→ **Instructions for the task**
Give each line of the records again exactly and omit every picture.

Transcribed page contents

════════════════════

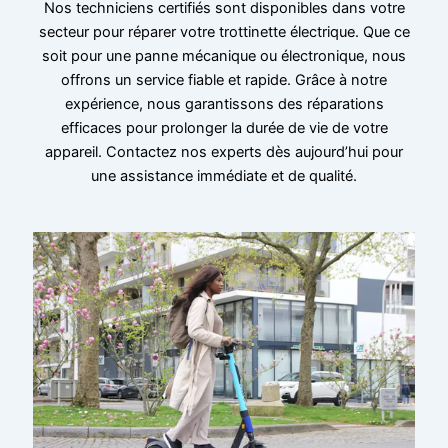
Nos techniciens certifiés sont disponibles dans votre
secteur pour réparer votre trottinette électrique. Que ce
soit pour une panne mécanique ou électronique, nous
offrons un service fiable et rapide. Grâce à notre
expérience, nous garantissons des réparations
efficaces pour prolonger la durée de vie de votre
appareil. Contactez nos experts dès aujourd’hui pour
une assistance immédiate et de qualité.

════════════════════

→ **Written answer**
Nos techniciens certifiés sont disponibles dans votre
secteur pour réparer votre trottinette électrique. Que ce
soit pour une panne mécanique ou électronique, nous
offrons un service fiable et rapide. Grâce à notre
expérience, nous garantissons des réparations
efficaces pour prolonger la durée de vie de votre
appareil. Contactez nos experts dès aujourd’hui pour
une assistance immédiate et de qualité.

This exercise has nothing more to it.